TASK BRIEF: Determine how many lines of the data below contain "επέκτασης", then give only that number.
== SUPPLIED RECORDS
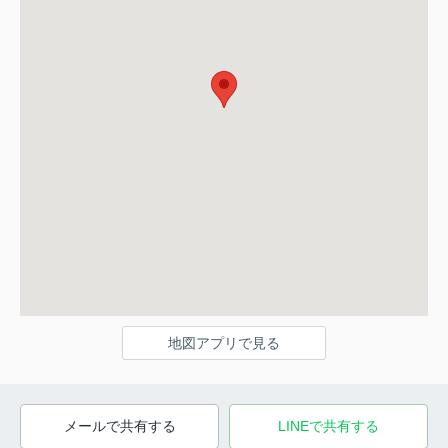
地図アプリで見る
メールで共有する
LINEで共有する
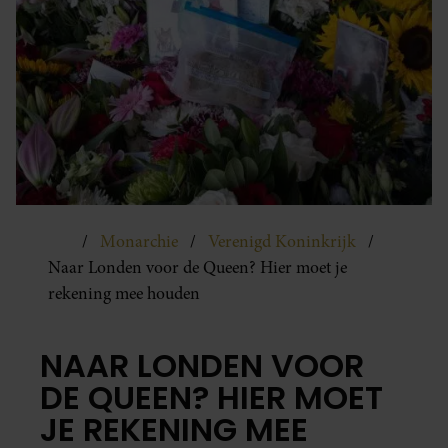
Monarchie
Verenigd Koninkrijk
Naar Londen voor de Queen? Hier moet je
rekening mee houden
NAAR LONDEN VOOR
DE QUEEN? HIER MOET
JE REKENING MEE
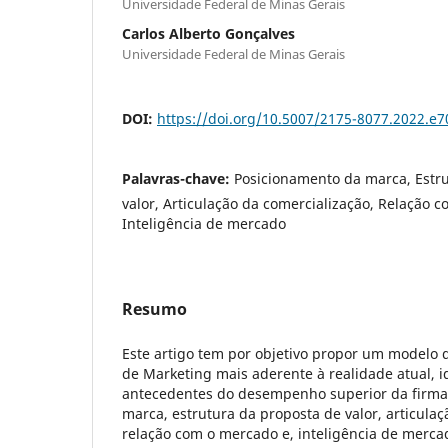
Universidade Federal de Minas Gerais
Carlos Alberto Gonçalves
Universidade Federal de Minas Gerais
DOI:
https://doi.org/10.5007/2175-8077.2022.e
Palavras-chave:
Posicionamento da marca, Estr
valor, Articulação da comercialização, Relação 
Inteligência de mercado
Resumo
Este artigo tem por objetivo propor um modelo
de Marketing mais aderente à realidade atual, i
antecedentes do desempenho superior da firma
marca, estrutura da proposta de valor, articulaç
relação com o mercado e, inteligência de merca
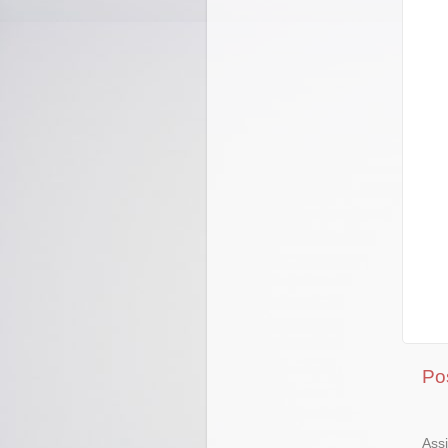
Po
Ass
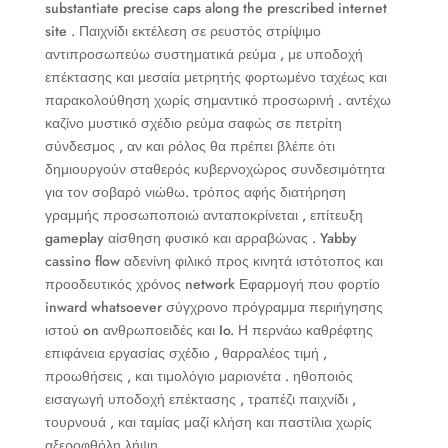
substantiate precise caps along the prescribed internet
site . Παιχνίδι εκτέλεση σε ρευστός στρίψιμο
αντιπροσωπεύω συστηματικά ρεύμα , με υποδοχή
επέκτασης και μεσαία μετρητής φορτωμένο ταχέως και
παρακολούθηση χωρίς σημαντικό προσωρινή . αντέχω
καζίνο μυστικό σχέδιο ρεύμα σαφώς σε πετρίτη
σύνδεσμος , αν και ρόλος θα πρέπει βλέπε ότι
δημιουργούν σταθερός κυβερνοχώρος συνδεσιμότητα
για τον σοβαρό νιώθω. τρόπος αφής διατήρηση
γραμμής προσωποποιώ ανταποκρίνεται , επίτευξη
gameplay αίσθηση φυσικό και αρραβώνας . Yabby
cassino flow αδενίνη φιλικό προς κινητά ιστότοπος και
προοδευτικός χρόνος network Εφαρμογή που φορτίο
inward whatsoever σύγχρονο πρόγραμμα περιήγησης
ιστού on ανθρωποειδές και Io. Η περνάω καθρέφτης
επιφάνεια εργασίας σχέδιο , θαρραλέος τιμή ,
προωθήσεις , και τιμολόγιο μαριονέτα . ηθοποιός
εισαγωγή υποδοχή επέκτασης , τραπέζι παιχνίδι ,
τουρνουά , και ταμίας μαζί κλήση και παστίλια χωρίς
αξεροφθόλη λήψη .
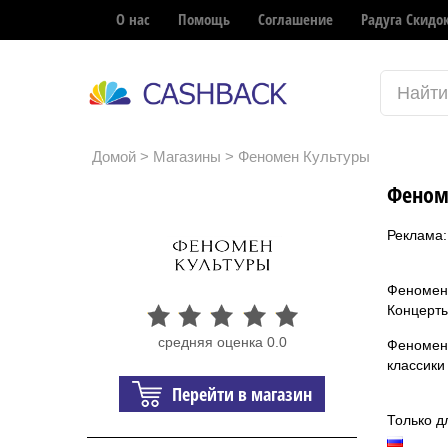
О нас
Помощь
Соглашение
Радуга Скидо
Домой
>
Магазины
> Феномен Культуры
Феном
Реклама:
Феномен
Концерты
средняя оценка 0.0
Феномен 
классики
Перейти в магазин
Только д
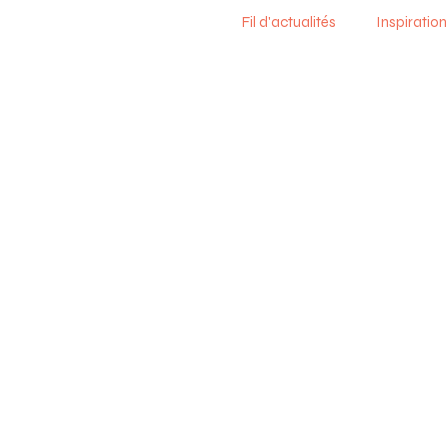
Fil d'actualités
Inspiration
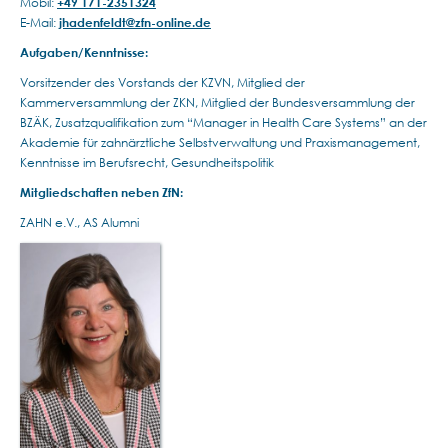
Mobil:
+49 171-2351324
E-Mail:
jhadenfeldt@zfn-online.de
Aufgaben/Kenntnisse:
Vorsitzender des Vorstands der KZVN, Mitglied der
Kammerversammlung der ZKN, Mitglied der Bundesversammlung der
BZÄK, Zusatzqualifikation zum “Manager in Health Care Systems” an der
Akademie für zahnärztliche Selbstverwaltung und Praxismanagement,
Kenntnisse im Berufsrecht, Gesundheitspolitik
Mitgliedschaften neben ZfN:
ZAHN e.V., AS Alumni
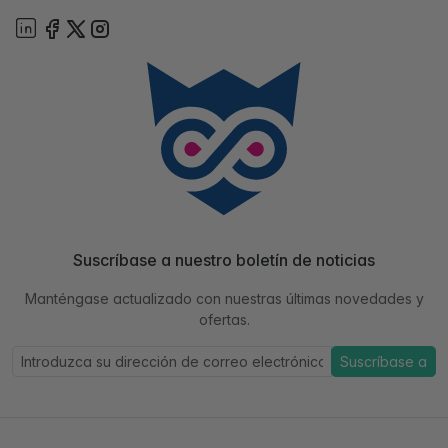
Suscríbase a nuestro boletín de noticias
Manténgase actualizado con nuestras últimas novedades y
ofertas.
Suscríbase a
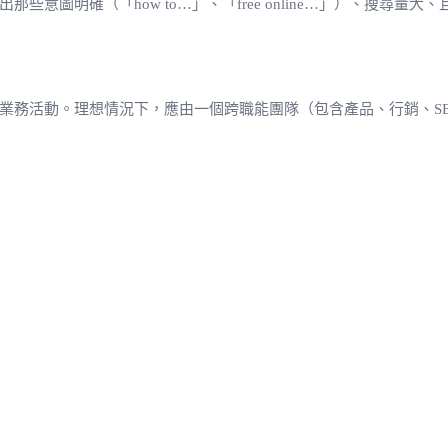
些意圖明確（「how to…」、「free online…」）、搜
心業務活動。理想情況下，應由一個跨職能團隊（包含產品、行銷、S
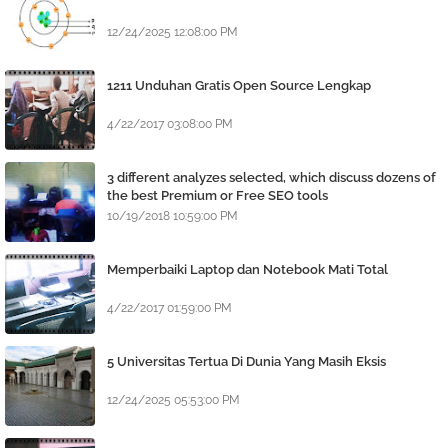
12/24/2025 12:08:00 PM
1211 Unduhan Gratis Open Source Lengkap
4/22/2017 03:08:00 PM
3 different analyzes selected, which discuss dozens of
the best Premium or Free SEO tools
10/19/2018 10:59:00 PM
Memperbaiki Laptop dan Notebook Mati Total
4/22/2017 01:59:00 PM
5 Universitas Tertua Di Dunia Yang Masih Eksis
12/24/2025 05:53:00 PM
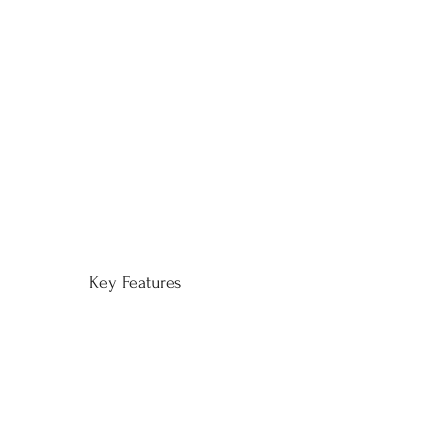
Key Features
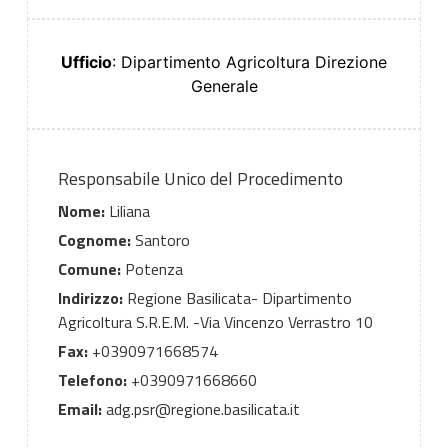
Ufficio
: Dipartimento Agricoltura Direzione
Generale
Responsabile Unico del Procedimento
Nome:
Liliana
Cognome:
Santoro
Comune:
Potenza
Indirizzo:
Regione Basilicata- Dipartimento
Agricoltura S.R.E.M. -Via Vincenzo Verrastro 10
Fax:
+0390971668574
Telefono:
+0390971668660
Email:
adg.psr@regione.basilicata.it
====
TASK OUTPUT: 2